# Notebook 5: Training Policies

Now comes the exciting part - **learning**! In this notebook, we'll train policies to balance the pendulum automatically, without manually specifying the weights.

## What You'll Learn

1. The training objective
2. Random search (simplest learning)
3. Hill climbing
4. Evolution strategies
5. Comparing algorithms

In [None]:
import sys
sys.path.append('..')

import numpy as np
import matplotlib.pyplot as plt
from src.environments import InvertedPendulumEnv
from src.policies import LinearPolicy, NeuralNetworkPolicy
from src.utils import train_policy, evaluate_policy, plot_training_progress

## 1. The Training Objective

Our goal is to find policy parameters $\theta$ that maximize expected return:

$$\theta^* = \arg\max_\theta \mathbb{E}\left[ \sum_{t=0}^{T} r_t \right]$$

In simpler terms:
- Run the policy in the environment
- Calculate total reward
- Adjust parameters to get higher reward
- Repeat!

### Key Challenges
- We don't have gradients (unlike supervised learning)
- Rewards are noisy (stochastic environment)
- Credit assignment: which actions led to good outcomes?

In [None]:
# Let's see how noisy the reward signal is
env = InvertedPendulumEnv()
policy = LinearPolicy(weights=np.array([0, 0, 10, 3]))

rewards = []
for i in range(100):
    result = evaluate_policy(env, policy, n_episodes=1)
    rewards.append(result['mean_reward'])

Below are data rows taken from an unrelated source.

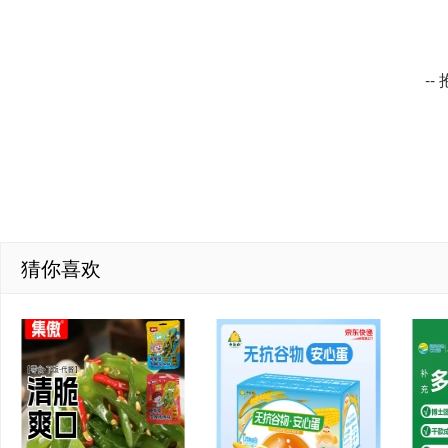
-
猜你喜欢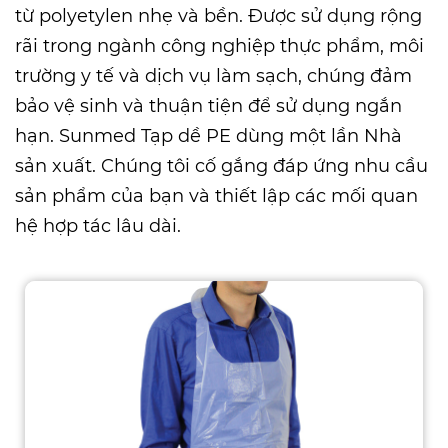
từ polyetylen nhẹ và bền. Được sử dụng rộng
rãi trong ngành công nghiệp thực phẩm, môi
trường y tế và dịch vụ làm sạch, chúng đảm
bảo vệ sinh và thuận tiện để sử dụng ngắn
hạn. Sunmed
Tạp dề PE dùng một lần Nhà
sản xuất
. Chúng tôi cố gắng đáp ứng nhu cầu
sản phẩm của bạn và thiết lập các mối quan
hệ hợp tác lâu dài.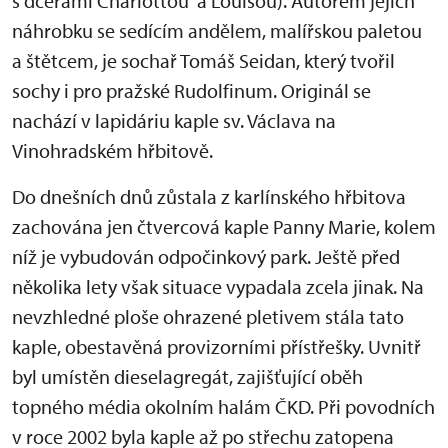
s dcerami Charlottou a Louisou). Autorem jejich
náhrobku se sedícím andělem, malířskou paletou
a štětcem, je sochař Tomáš Seidan, který tvořil
sochy i pro pražské Rudolfinum. Originál se
nachází v lapidáriu kaple sv. Václava na
Vinohradském hřbitově.
Do dnešních dnů zůstala z karlínského hřbitova
zachována jen čtvercová kaple Panny Marie, kolem
níž je vybudován odpočinkový park. Ještě před
několika lety však situace vypadala zcela jinak. Na
nevzhledné ploše ohrazené pletivem stála tato
kaple, obestavěná provizorními přístřešky. Uvnitř
byl umístěn dieselagregát, zajišťující oběh
topného média okolním halám ČKD. Při povodních
v roce 2002 byla kaple až po střechu zatopena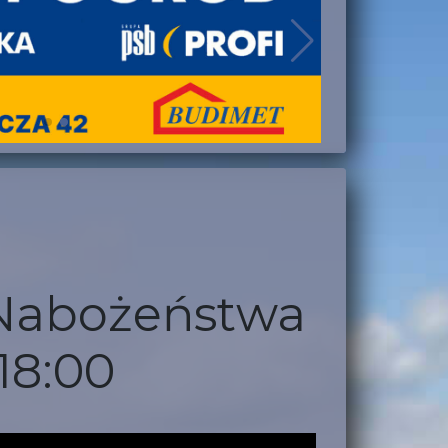
z Nabożeństwa
18:00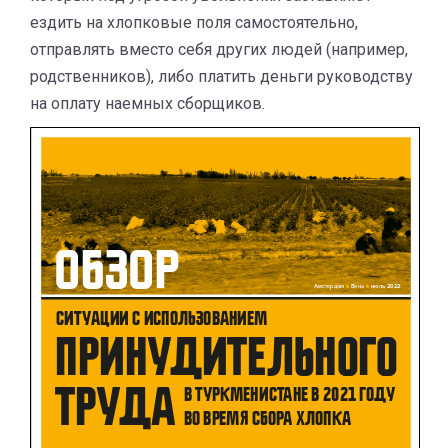
ездить на хлопковые поля самостоятельно,
отправлять вместо себя других людей (например,
родственников), либо платить деньги руководству
на оплату наемных сборщиков.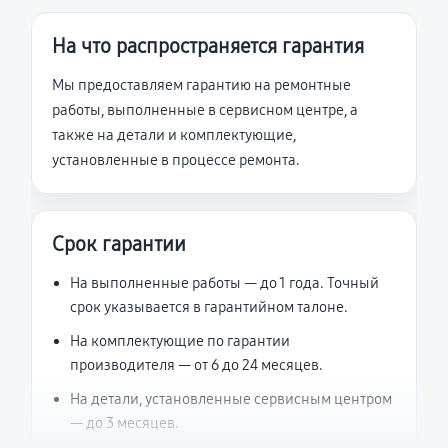
На что распространяется гарантия
Мы предоставляем гарантию на ремонтные
работы, выполненные в сервисном центре, а
также на детали и комплектующие,
установленные в процессе ремонта.
Срок гарантии
На выполненные работы — до 1 года. Точный
срок указывается в гарантийном талоне.
На комплектующие по гарантии
производителя — от 6 до 24 месяцев.
На детали, установленные сервисным центром
— до 3 месяцев.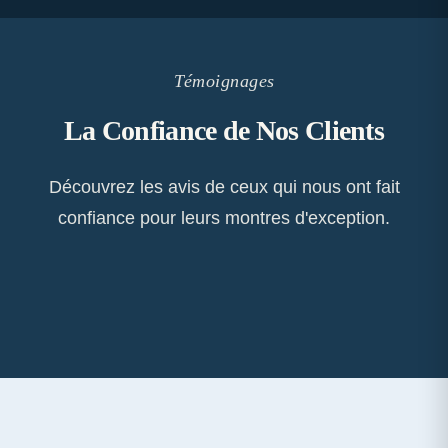
Témoignages
La Confiance de Nos Clients
Découvrez les avis de ceux qui nous ont fait
confiance pour leurs montres d'exception.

plt.figure(figsize=(10, 4))
plt.subplot(1, 2, 1)
plt.plot(rewards)
plt.xlabel('Episode')
plt.ylabel('Reward')
plt.title('Same Policy, Different Outcomes')

plt.subplot(1, 2, 2)
plt.hist(rewards, bins=20)
plt.xlabel('Reward')
plt.ylabel('Frequency')
plt.title(f'Reward Distribution\nmean={np.mean(rewards):.1f}, std={np.std(rewards):.1f}')

plt.tight_layout()
plt.show()

print("Key insight: Even the same policy gives different rewards each episode!")
print("This is why we average over multiple episodes when evaluating.")

## 2. Random Search

The simplest possible learning algorithm:

1. Generate random parameters
2. Evaluate performance
3. Keep the best
4. Repeat

It's surprisingly effective for low-dimensional problems!

In [None]:
# Train with random search
env = InvertedPendulumEnv()
policy = LinearPolicy()  # Start with zeros

print("Training with Random Search...")
print(f"Initial weights: {policy.get_flat_params()}\n")

result = train_policy(
    env, policy,
    algorithm='random_search',
    n_iterations=100,
    noise_scale=2.0,  # Range of random values
    n_episodes_per_eval=5,
    verbose=True
)

print(f"\nBest reward: {result['best_reward']:.1f}")
print(f"Best weights: {result['best_params']}")

In [None]:
# Plot training progress
plt.figure(figsize=(10, 4))
plt.plot(result['reward_history'])
plt.xlabel('Iteration')
plt.ylabel('Reward')
plt.title('Random Search Training Progress')
plt.axhline(y=500, color='r', linestyle='--', label='Maximum')
plt.legend()
plt.grid(True, alpha=0.3)
plt.show()

In [None]:
# Evaluate the trained policy
eval_result = evaluate_policy(env, policy, n_episodes=50, verbose=True)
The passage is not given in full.